I just posted a kind of interim year’s best list, showcasing titles that energized and challenged me thus far in 2010. Novels by Michal Ajvaz, Darin Bradley, Brian Conn, N.K. Jemisin, Karen Lord, Thomas Mullen, Nnedi Okorafor, Dexter Palmer, and Charles Yu are all on the list, with further mentions of McDonald, Lowachee, and Holmes.
I want to focus on the Charles Yu novel, How to Live in a Science Fictional Universe, for a moment, as a kind of corrective.
The novel has gotten its share of praise in high-profile venues like the NYTBR, which published a great (and highly analytical) review. I’m not going to quote from it because it deserves to be read in full.
And then it’s gotten poor reviews from people like Andrew Wheeler, who I really respect as a reviewer, and Publishers Weekly—“Mainstream readers will be baffled by the highly nonlinear Oedipal time travel plot, but the passive, self-obsessed protagonist is straight out of the mainstream fiction that many SF fans love to hate, leaving this book without an audience.”—along with mixed reviews from places like The Book Smugglers. The Amazon reviews thus far are hit-or-miss as well.
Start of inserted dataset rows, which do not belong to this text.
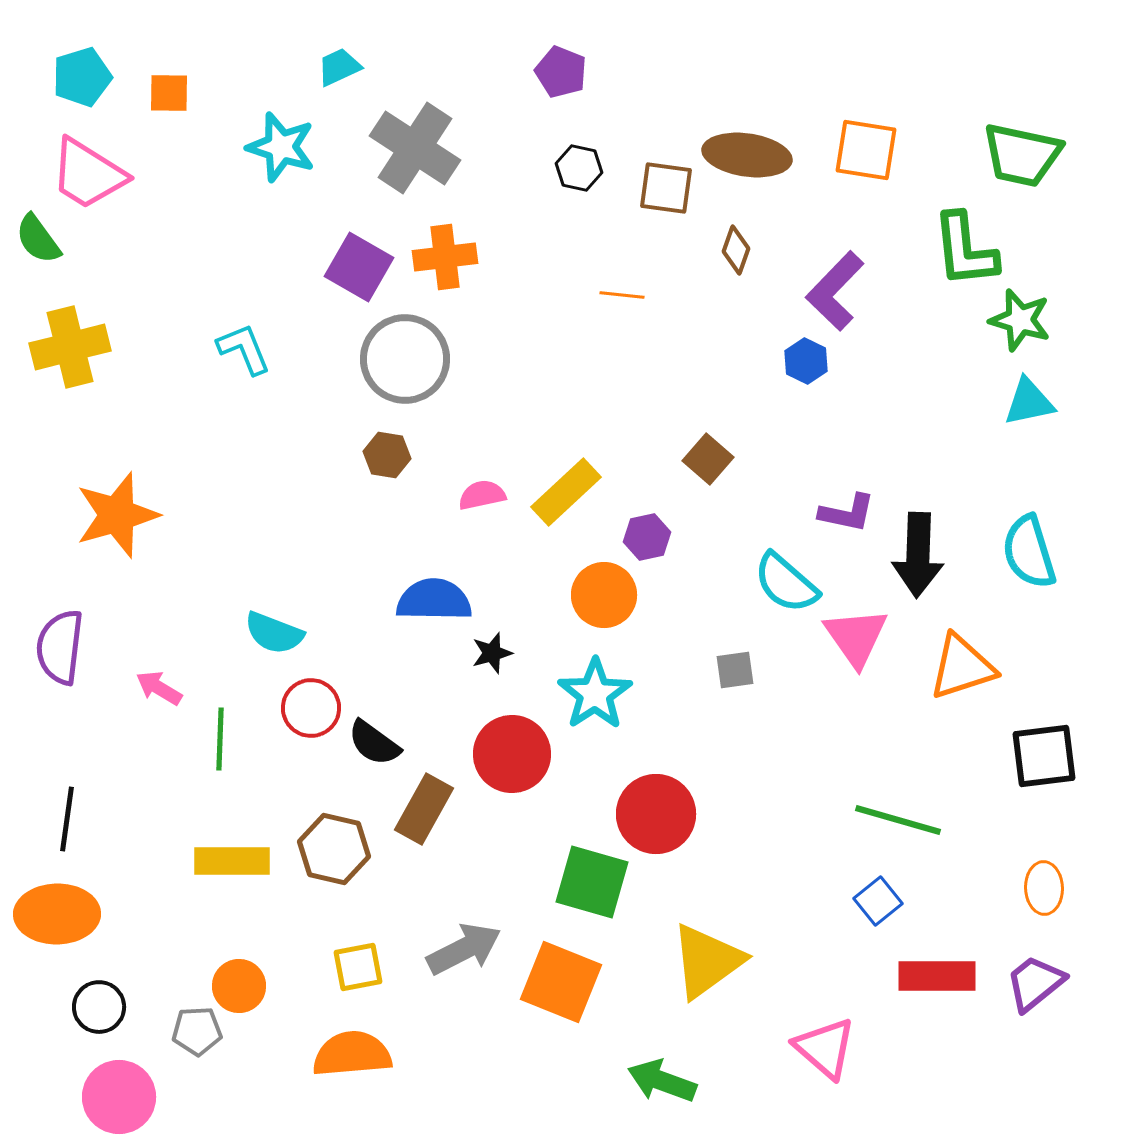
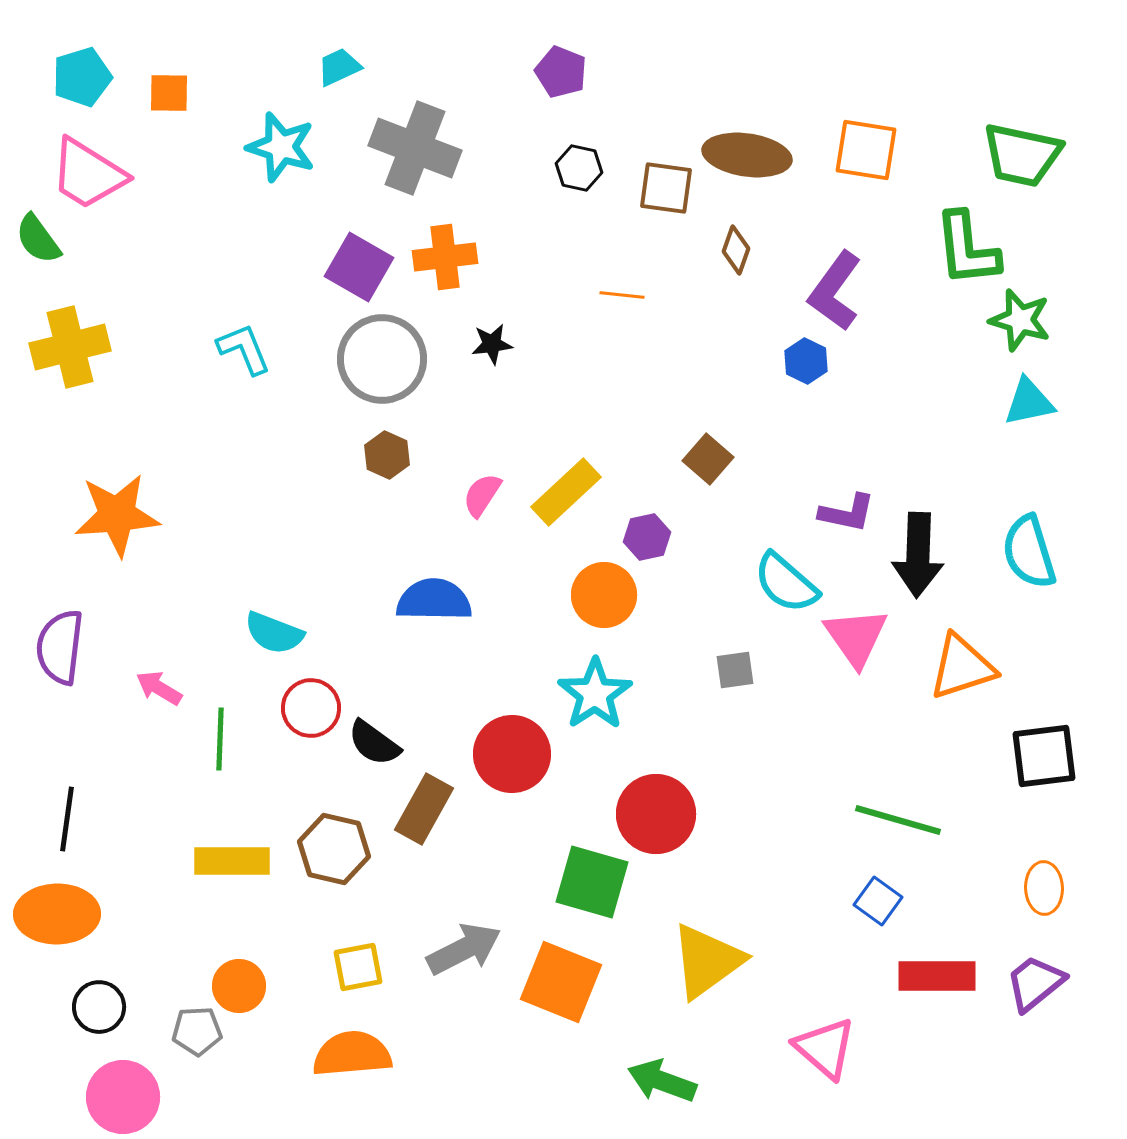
gray cross at (415, 148): rotated 12 degrees counterclockwise
green L-shape at (965, 250): moved 2 px right, 1 px up
purple L-shape at (835, 291): rotated 8 degrees counterclockwise
gray circle at (405, 359): moved 23 px left
brown hexagon at (387, 455): rotated 15 degrees clockwise
pink semicircle at (482, 495): rotated 45 degrees counterclockwise
orange star at (117, 515): rotated 12 degrees clockwise
black star at (492, 653): moved 309 px up; rotated 9 degrees clockwise
blue square at (878, 901): rotated 15 degrees counterclockwise
pink circle at (119, 1097): moved 4 px right
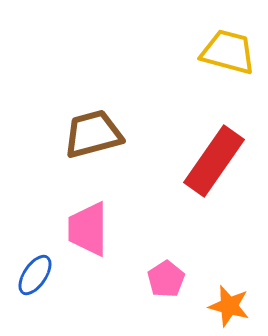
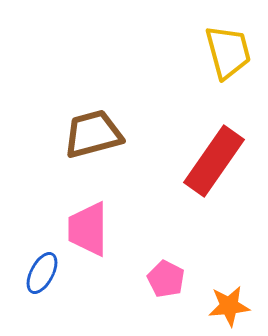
yellow trapezoid: rotated 60 degrees clockwise
blue ellipse: moved 7 px right, 2 px up; rotated 6 degrees counterclockwise
pink pentagon: rotated 12 degrees counterclockwise
orange star: rotated 21 degrees counterclockwise
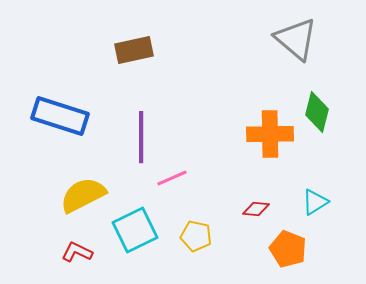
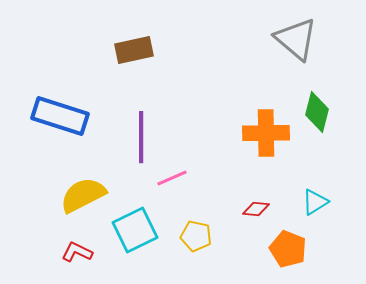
orange cross: moved 4 px left, 1 px up
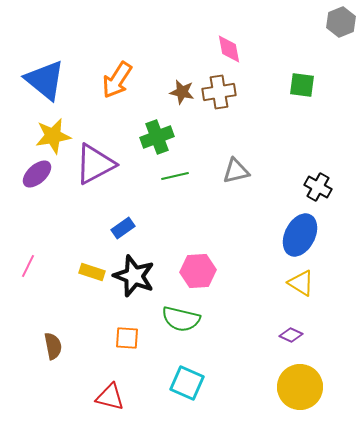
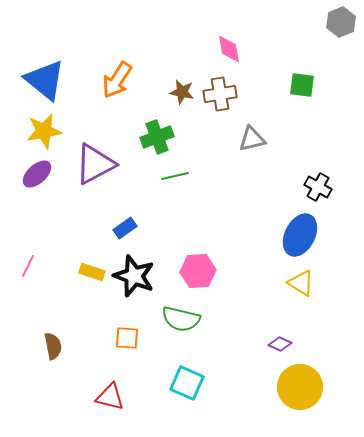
brown cross: moved 1 px right, 2 px down
yellow star: moved 9 px left, 5 px up
gray triangle: moved 16 px right, 32 px up
blue rectangle: moved 2 px right
purple diamond: moved 11 px left, 9 px down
I’d just like to say that…those negative reviews do not describe the novel I read at all. I read a very intricate, funny, and often sad book about a dysfunctional relationship between a father and a son against a backdrop of unbelievably amazing SFnal ideas. Some of these reviewers appear to believe Yu’s novel will be dissatisfying to both mainstream and SF readers. I believe that it will be intensely and wonderfully satisfying for most all of those readers, if they’ll just do the book the favor of ignoring these mediocre reviews and come to the book with an open mind.
I certainly respect the validity of the negative opinions, but I also know that sometimes novels that cross genres and approaches to fiction like this one does can be severely misinterpreted, and not enjoyed for the truly unique qualities they bring to readers.
I thought this was one of the best SF novels of the year, and I hope that readers will reject the idea of (1) a book being just one thing and (2) being just one thing themselves, and pick up this awesome book.